Der Vorteil dieses Ansatzes, der statt der titelgebenden Figur und ihrem tragischen Schicksal erst mal den gekränkten Karrieristen mit seinen oberflächlichen Problemen ins Zentrum stellt, enthüllt sich über die gesamte Dauer des Films. Martins Widerstreben gegen den inhärenten Kitsch von Philomenas Geschichte dient nicht zuletzt dem Zuschauer als Absicherung: Nein, es geht hier nicht primär um Rührung und die Generierung von „human interest“. Später wird sich Martin sogar dem eigenen Auftraggeber gegenüber widersetzen, Philomena in seiner Story „auszunutzen“.
Ohne Martin wäre die Geschichte schwer zu ertragen
Auch wenn sich das seinerseits sehr kalkuliert anhört, ist doch Coogans Figur des blasierten Schreiberlings das Beste an diesem Film. Als Martin gibt er den Eingebildeten und Ambitionierten, der gelegentlich auch zu echtem Engagement bereit ist, dessen größte Gabe aber in seinem trockenen, weltläufigen Zynismus besteht.
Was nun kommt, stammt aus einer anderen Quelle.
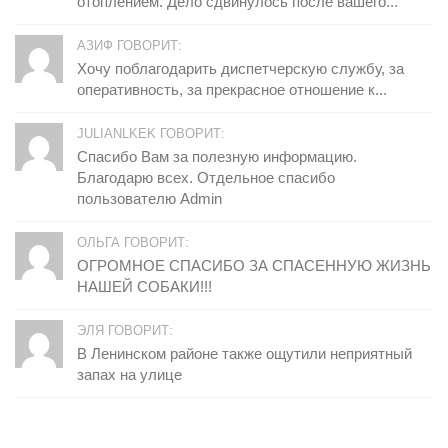
отоплением. Дело сдвинулось после вашего...
АЗИФ ГОВОРИТ:
Хочу поблагодарить диспетчерскую службу, за
оперативность, за прекрасное отношение к...
JULIANLKEK ГОВОРИТ:
Спасибо Вам за полезную информацию.
Благодарю всех. Отдельное спасибо
пользователю Admin
ОЛЬГА ГОВОРИТ:
ОГРОМНОЕ СПАСИБО ЗА СПАСЕННУЮ ЖИЗНЬ
НАШЕЙ СОБАКИ!!!
ЭЛЯ ГОВОРИТ:
В Ленинском районе также ощутили неприятный
запах на улице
Ohne ihn wäre Judi Denchs Philomena in ihrer Rechtschaffenheit nur schwer zu ertragen. Zusammen ergeben sie ein leidlich witziges „odd couple“, wie es das britische Kino mit seinem Sinn für Klassenunterschiede so gern hat: Er der in „Oxbridge“ ausgebildete, atheistisch gesinnte BMW-Fahrer; sie die kleine Frau aus einfachen Verhältnissen (was man Judi Dench hier nicht immer abnimmt), die über dem Frühstücksangebot eines amerikanischen Hotels den Kopf verliert, sich ansonsten aber nicht von ihrem Glauben abbringen lässt, weder von dem an die psychologische Wahrheit ihrer Groschenromane noch von dem an die katholische Kirche.
Letzteres bildet so etwas wie den geheimen Kern dieser Geschichte. Denn Philomena brachte ihren Sohn im „Schutz“ eines jener von katholischen Nonnen geleiteten irischen Magdalenen-Heime zur Welt, deren bigotte Ausbeutung von „gefallenen Mädchen“ unter anderem Peter Mullan in seinem finsteren, 2002 mit dem Goldenen Löwen in Venedig ausgezeichneten Film „Die unbarmherzigen Schwestern“ an den Pranger stellte.
Bei Stephen Frears deckt Philomena mit Martins Hilfe auf, dass ihr Sohn damals an ein Elternpaar aus den USA regelrecht verkauft wurde – und dass dies kein Einzelfall war.
Während Martin angesichts solcher Enthüllungen und dem hartnäckigen Schweigen der noch lebenden Beteiligten in den Modus des gerechten Zorns umschaltet und Türen einrennt, bleibt Philomena stets ruhig und auf Verzeihen bedacht.
Wo der Film von der Sohnes-Suche in den Weiten Amerikas ansonsten in abgegriffenen Mustern von Hindernisaufbau und Hindernisüberwindung erzählt, ist es letztlich dieser Haltungskonflikt zwischen Martin und Philomena, der die Spannung bewahrt.
Und am Ende überrascht dieser doch so durchkalkulierte Film damit, dass er keinen seiner beiden Protagonisten ins Unrecht setzt: Martins bittere Empörung und Philomenas milde Akzeptanz erweisen sich als gleichermaßen angemessen.